COL tackles these challenges through two sequential online phases that explicitly exploit the known causal graph of the RAN:

  1. Inference (Passive Observation) Phase

    • The operational RAN is monitored without intervention. Collected metrics (latency, throughput, resource utilization) and control inputs are combined with a pre‑specified causal graph (derived from the O‑RAN modular design) to perform causal inference.
    • Using the inferred causal effects, a Gaussian Process (GP) regression model is trained, yielding a probabilistic estimate of the safe region. This initial region is guaranteed, with a user‑specified confidence level (e.g., 95 %), to contain only configurations that satisfy the specification.
  2. Intervention (Active Exploration) Phase

    • The GP’s posterior mean and variance are used to select the most informative interventions—control settings where uncertainty about safety is highest. This selection follows a Bayesian optimal experimental design principle but incorporates a hard safety filter: any intervention that would violate the specification is immediately flagged and used to update the GP as a “unsafe” observation.
    • Safe interventions expand the estimated safe region, while unsafe ones shrink it, ensuring that safety is never compromised beyond the pre‑defined risk budget. The process repeats, progressively reducing uncertainty.

The authors provide rigorous theoretical analysis. They prove that the inference phase yields a region whose violation probability is bounded by the chosen confidence level. In the intervention phase, under standard regularity conditions (e.g., Lipschitz continuity of the underlying function, bounded noise), the Bayesian updates form a Markov chain that converges almost surely to the true safe region. Moreover, leveraging the causal graph reduces the effective dimensionality of the learning problem, leading to a sample complexity that scales logarithmically with the number of possible configurations, rather than polynomially as in black‑box methods.

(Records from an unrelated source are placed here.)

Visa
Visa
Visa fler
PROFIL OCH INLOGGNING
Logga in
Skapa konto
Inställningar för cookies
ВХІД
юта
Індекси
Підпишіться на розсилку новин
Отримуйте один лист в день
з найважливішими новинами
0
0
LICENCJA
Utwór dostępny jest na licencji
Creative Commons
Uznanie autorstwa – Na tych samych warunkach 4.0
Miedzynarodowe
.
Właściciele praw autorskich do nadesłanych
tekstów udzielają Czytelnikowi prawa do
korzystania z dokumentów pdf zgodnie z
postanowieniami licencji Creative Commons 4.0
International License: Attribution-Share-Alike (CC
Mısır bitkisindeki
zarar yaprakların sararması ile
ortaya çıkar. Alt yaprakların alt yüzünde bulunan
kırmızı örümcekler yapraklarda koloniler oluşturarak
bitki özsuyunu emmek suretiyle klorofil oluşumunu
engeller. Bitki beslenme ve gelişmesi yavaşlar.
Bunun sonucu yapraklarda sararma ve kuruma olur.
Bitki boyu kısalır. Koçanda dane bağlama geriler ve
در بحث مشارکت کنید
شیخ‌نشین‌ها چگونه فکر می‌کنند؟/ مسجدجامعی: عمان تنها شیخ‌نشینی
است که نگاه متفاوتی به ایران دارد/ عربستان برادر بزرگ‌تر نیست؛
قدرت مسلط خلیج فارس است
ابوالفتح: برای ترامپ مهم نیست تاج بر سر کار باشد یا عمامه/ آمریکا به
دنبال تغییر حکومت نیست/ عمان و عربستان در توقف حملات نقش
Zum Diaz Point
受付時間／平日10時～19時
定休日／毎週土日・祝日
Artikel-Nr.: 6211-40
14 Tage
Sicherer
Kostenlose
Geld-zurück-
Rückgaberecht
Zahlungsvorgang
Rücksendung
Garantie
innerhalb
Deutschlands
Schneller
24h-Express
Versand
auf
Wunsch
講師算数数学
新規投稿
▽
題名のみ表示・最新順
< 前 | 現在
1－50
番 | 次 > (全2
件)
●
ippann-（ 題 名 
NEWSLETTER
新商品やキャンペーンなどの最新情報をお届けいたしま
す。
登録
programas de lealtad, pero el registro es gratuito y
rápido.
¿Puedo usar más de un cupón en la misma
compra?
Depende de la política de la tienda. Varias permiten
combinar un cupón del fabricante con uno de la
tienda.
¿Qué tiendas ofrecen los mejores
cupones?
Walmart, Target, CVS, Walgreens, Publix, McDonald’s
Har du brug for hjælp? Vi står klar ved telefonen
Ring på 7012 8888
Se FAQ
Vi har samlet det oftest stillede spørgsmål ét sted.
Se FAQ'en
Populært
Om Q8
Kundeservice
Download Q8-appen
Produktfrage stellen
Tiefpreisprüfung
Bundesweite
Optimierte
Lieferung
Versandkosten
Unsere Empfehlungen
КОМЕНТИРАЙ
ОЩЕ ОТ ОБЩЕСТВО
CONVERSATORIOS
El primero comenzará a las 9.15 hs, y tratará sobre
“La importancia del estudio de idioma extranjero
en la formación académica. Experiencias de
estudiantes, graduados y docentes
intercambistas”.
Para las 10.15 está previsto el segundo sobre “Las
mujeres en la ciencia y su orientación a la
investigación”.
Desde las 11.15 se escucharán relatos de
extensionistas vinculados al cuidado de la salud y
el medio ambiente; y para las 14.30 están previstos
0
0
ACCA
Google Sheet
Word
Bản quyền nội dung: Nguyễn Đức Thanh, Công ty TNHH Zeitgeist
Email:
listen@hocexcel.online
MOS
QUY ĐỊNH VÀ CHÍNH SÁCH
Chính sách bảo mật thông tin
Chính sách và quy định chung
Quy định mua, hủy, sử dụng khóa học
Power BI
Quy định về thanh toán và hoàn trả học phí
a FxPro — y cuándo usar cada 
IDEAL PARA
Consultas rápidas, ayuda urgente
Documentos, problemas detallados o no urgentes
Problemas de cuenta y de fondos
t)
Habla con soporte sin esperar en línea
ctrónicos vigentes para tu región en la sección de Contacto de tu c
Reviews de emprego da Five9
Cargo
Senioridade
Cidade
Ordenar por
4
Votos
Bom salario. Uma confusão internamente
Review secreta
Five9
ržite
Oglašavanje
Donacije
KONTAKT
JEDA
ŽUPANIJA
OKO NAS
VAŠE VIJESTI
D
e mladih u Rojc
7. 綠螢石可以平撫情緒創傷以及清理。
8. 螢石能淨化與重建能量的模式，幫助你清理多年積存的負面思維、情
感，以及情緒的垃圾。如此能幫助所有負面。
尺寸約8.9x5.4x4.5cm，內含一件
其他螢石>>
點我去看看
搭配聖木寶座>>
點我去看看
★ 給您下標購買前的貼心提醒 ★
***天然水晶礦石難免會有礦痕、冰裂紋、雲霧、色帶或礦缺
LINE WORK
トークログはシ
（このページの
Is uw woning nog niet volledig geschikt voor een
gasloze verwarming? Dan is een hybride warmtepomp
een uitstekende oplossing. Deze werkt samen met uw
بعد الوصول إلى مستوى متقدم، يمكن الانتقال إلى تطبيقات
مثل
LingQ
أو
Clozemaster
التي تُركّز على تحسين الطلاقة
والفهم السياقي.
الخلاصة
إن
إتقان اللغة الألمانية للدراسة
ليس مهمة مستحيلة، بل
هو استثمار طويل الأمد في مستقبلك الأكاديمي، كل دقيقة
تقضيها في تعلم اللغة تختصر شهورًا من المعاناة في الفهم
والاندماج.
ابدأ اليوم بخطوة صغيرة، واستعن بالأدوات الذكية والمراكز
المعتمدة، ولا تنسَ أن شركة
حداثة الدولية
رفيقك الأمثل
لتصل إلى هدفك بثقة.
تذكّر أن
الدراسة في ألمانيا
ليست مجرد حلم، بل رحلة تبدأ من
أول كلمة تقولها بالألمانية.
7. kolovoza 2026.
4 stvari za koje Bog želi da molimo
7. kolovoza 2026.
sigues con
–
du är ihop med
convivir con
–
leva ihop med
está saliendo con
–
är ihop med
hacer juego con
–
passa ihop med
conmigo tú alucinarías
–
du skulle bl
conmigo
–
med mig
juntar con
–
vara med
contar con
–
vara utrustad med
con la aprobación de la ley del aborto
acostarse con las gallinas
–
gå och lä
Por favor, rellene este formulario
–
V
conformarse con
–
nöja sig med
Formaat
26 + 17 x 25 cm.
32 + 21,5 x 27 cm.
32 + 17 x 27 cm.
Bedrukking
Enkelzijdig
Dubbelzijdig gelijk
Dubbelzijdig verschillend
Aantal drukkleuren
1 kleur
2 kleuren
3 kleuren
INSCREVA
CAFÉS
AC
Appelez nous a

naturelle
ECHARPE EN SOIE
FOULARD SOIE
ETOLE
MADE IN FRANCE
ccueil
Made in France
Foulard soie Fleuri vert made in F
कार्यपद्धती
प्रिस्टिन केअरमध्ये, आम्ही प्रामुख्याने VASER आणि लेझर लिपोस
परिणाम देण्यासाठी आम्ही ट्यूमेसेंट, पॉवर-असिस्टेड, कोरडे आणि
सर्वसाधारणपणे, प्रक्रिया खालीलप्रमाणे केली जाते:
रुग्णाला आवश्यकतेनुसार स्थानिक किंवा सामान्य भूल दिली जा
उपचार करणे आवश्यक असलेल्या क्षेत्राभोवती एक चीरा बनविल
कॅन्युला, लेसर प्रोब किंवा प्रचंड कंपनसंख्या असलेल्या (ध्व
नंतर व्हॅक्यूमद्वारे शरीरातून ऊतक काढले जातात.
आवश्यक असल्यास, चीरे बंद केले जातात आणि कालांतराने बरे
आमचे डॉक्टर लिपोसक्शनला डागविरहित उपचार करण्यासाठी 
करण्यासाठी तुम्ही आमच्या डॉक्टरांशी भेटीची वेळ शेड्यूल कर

Experimental validation is performed on a full‑scale 5G testbed that implements the O‑RAN architecture with two virtual baseband units (vBBUs), four distributed units (DUs), and a core network. The testbed provides realistic traffic, dynamic workloads, and a suite of SLA constraints (e.g., ultra‑reliable low‑latency communication latency thresholds, throughput minima, and resource utilization caps). Over 168 hours of operation, COL rapidly identifies an initial safe region from passive monitoring alone, covering roughly 30 % of the true safe set. Subsequent active interventions require ten times fewer samples than state‑of‑the‑art safe Bayesian optimization or safe reinforcement‑learning baselines to achieve comparable coverage (≈90 % of the true safe region). Importantly, COL never incurs a specification breach beyond the prescribed risk budget, whereas baseline methods occasionally violate SLAs during exploration.

Key contributions are:

  • Causal‑structure‑aware learning: By embedding the known O‑RAN causal graph, COL dramatically reduces data requirements and avoids spurious correlations.
  • Two‑phase online algorithm with provable safety: The passive phase supplies a safe seed; the active phase expands the region while maintaining probabilistic safety guarantees.
  • Theoretical guarantees: Probabilistic safety bounds and convergence to the full safe region are formally proved.
  • Empirical demonstration on a realistic 5G testbed: Shows up to 10× sample‑efficiency improvement and low operational interference.
  • Open dataset and reproducible code: 168 hours of monitoring data and the full experimental pipeline are released for the community.

In summary, COL offers a principled, efficient, and provably safe approach to learning the admissible configuration space of cloud RANs, paving the way for autonomous, zero‑touch network management and intent‑based orchestration in future mobile networks.